En 1943, la police de Vichy réprimait et torturait les Résistants communistes dans les Côtes-du-Nord (OF.fr 02/08/2023)

Il y a 80 ans, entre février et août 1943, une centaine de résistants du Parti communiste clandestin des Côtes-du-Nord sont arrêtés par la police de Vichy. Au mois d’août, la répression s’accélère après les dénonciations de l’ancien responsable de ce réseau. Une cinquantaine de résistants sont torturés dans l’actuel hôtel Edgar, à Saint-Brieuc.

Alain Jégou, avec la photo de son père François Jégou, résistant interpellé en août 1943 à Maël-Carhaix. Il pose dans la cour de l’hôtel Edgar, là où, il y a 80 ans, son père avait été emprisonné. | OUEST-FRANCE


Léon Renard. Pseudonyme dans la Résistance : André. En novembre 1942, jeune cheminot à Rennes, âgé d’une vingtaine d’années, il est envoyé dans les Côtes-du-Nord pour organiser le réseau de résistance communiste. Il y reste jusqu’en janvier 1943, date à laquelle il prend la direction du Parti communiste clandestin en Loire Inférieure.

De lui, l’ancien cheminot de Saint-Brieuc Marcel Lebret, fusillé le 17 septembre 1943 à Angers, dira, dans une lettre qu’il a pu transmettre à ses proches : « J’ai été arrêté au moment où je partais faire dérailler un train, Renard en a vendu pas mal… » Les deux hommes sont arrêtés ensemble par la Spac (Section de protection anticommuniste), le 10 juillet 1943, à la gare de Chantonnay en Loire Inférieure, avec deux autres résistants communistes.

Opération commando contre la Résistance

François Jégou, résistant communiste, père d’Alain Jégou. | OUEST-FRANCE

À l’été 1942, la Spac est devenue le SRMAN (Service de répression des menées antinationales).
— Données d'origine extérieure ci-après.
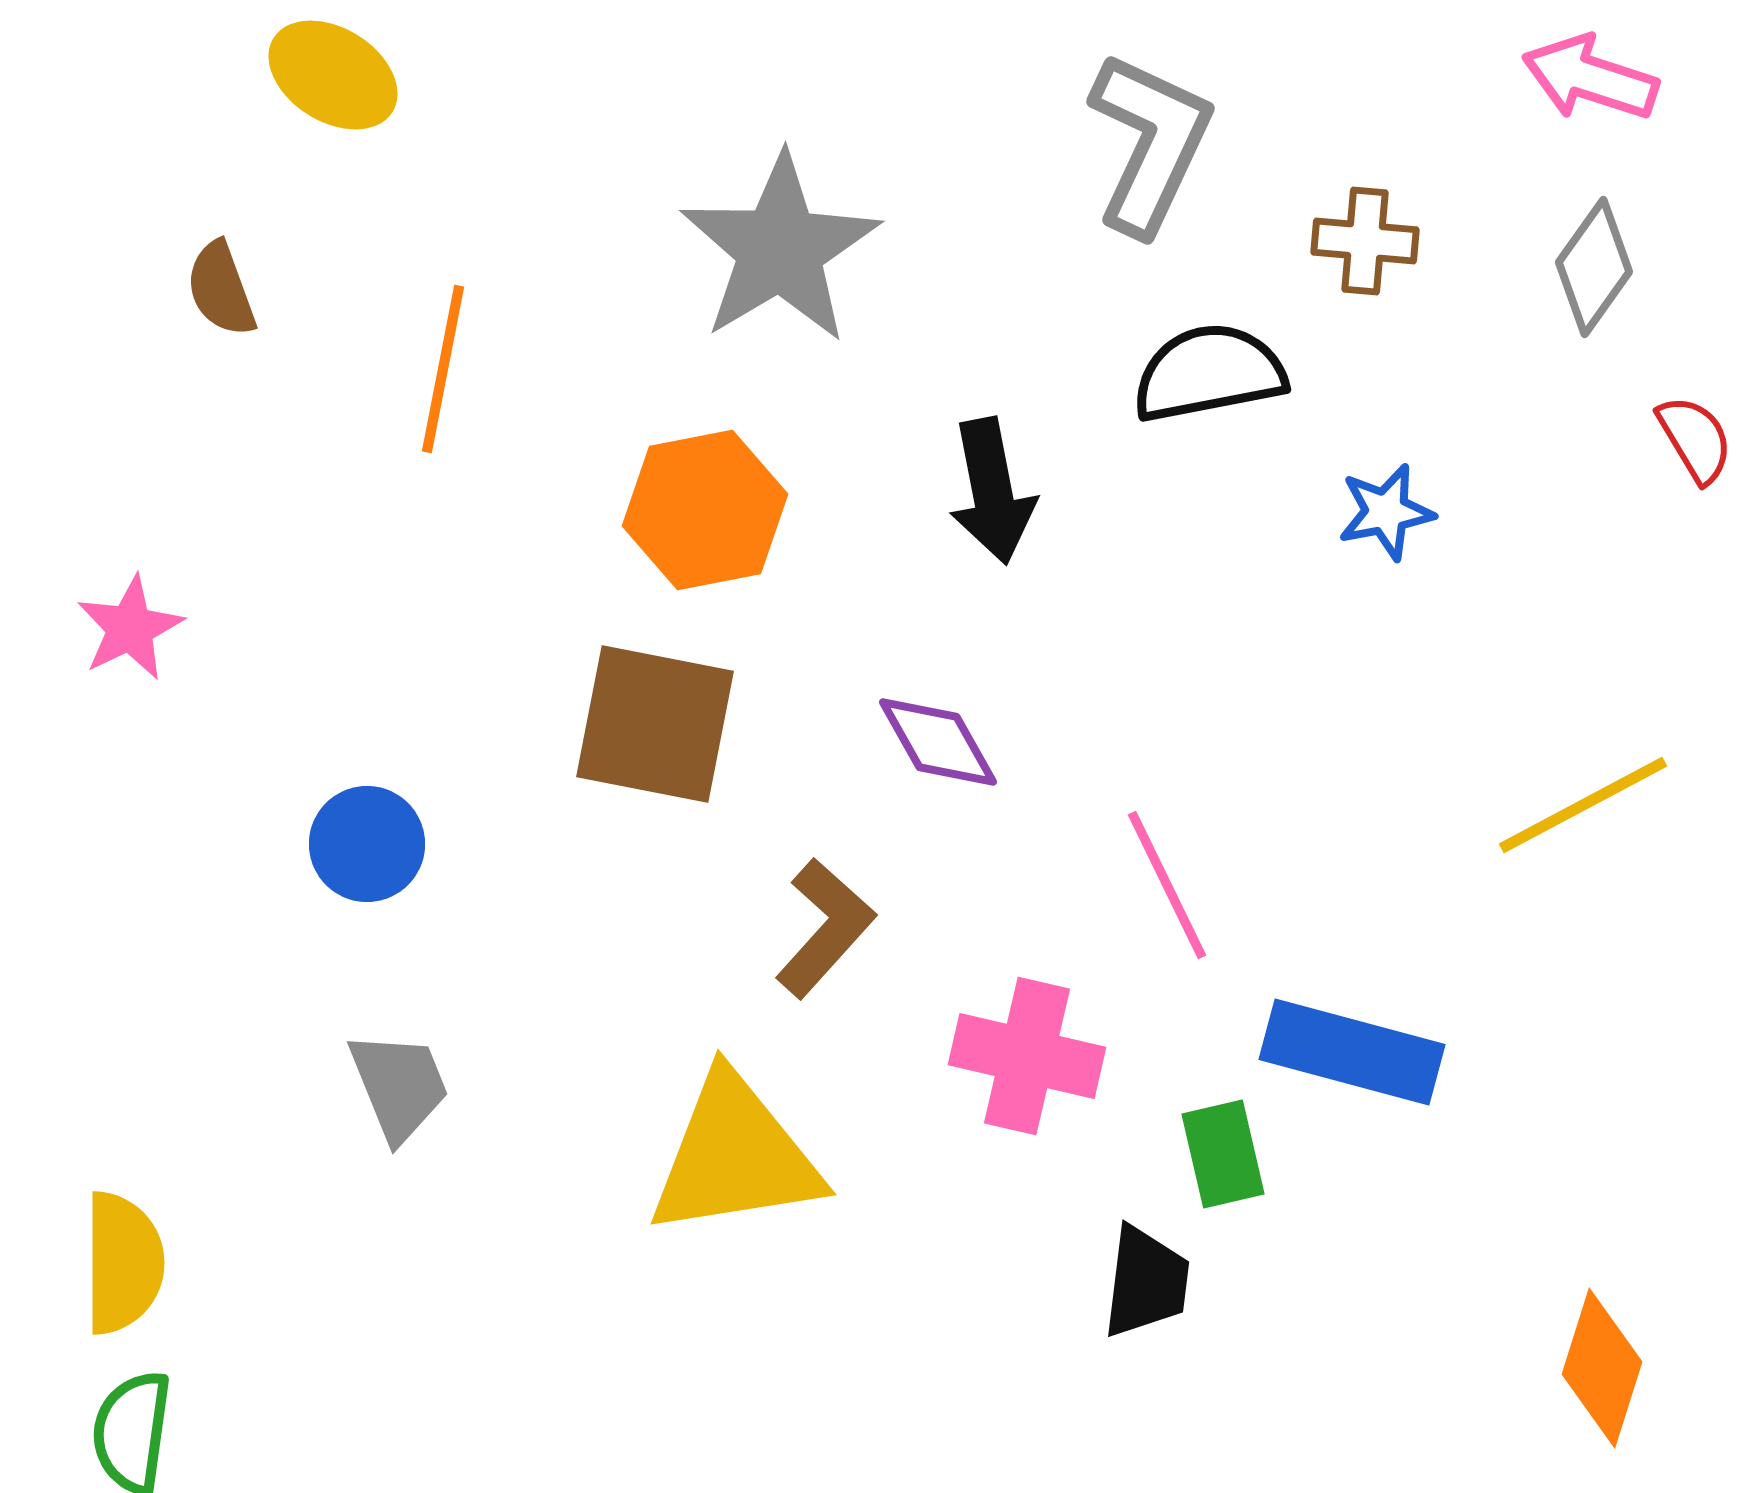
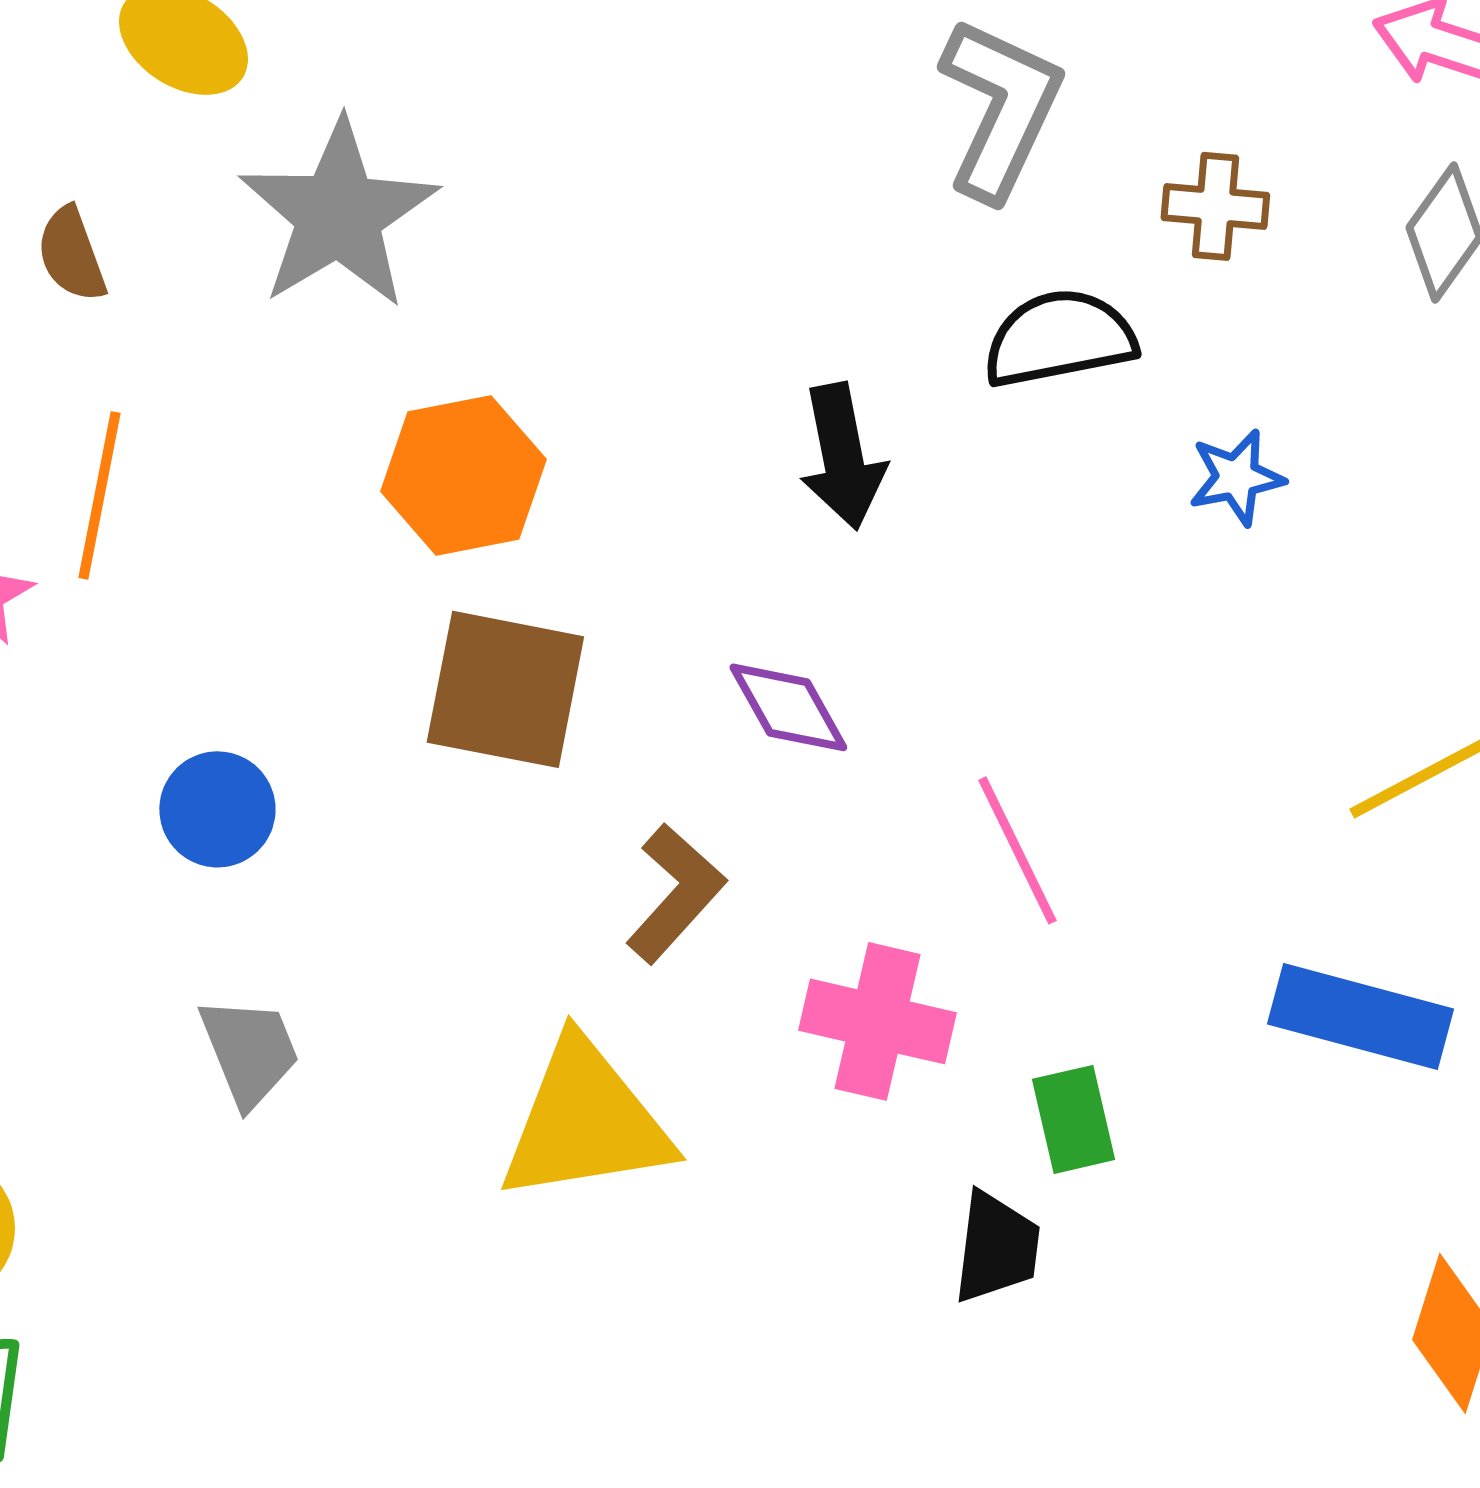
gray star: (780, 249) -> (338, 214), moved
orange line: (443, 369) -> (99, 495), moved
orange hexagon: (705, 510) -> (463, 475), moved
blue rectangle: (1352, 1052) -> (1360, 1016), moved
En 1943, précise l’historien Alain Lozac’h, « cette unité spéciale de la police française envoie de Paris ses agents en Bretagne pour mener une véritable opération commando contre la Résistance. »

Dès la nuit de son interpellation, Léon Renard passe aux aveux. Et livre des noms, beaucoup de noms. Il ne se contente pas de dénoncer ses camarades de Loire Inférieure. Il donne aussi la majeure partie du réseau des Côtes-du-Nord, ainsi que des noms dans la Sarthe. « L’organisation clandestine communiste est démantelée », explique l’historien costarmoricain Alain Prigent, dans son livre Histoire des communistes des Côtes-du-Nord, paru en 2000.

Onze morts parmi les résistants

La trahison de Léon Renard se traduit par une vague massive d’arrestation en août 1943 dans le département. En plus des noms des résistants, il livre leurs adresses. Alain Prigent l’assure : « Il accompagnera lui-même les services de la Spac dans la plupart des arrestations. »

Ça commence le 5 août 1943, il y a 80 ans, par Simone Bastien à Guingamp, la responsable de la jeunesse communiste. Elle est attirée par une fausse convocation de son supérieur, Charles Mahé, qui avait été arrêté au Mans le 27 juillet et avait indiqué au Spac « toutes les planques où il avait été accueilli à Guingamp en 1943. » La dernière personne interpellée s’appelle Maria Chevallier, à Rostrenen début septembre 1943.

Alain Jégou, dont le père François Jégou avait été arrêté à Maël-Carhaix, a établi une liste des résistants communistes tombés comme son père : 32 hommes, dont dix décéderont, et quatorze femmes, dont une mourra. Parmi eux, 25 hommes et onze femmes seront déportés dans des camps en Allemagne, quatre hommes seront fusillés, deux femmes et un homme seront relâchés.

« Les issues barrées avec un fil de fer »

En août, les prisonniers sont internés au commissariat de Saint-Brieuc, rue Cardenoual. Le 18 août, deux s’évadent, Jean-Pierre Cosson et Yves Even. Les autres sont transférés dans un lieu plus sûr, mais pas à la prison, les Allemands le refusent. Le magasin de négoce en vin Le Bras Laplume est réquisitionné. Aujourd’hui, c’est l’hôtel Edgar, place de la Résistance à Saint-Brieuc, alors nommée la place du Théâtre. De 1946 jusqu’en 2000, ce sera le commissariat de police.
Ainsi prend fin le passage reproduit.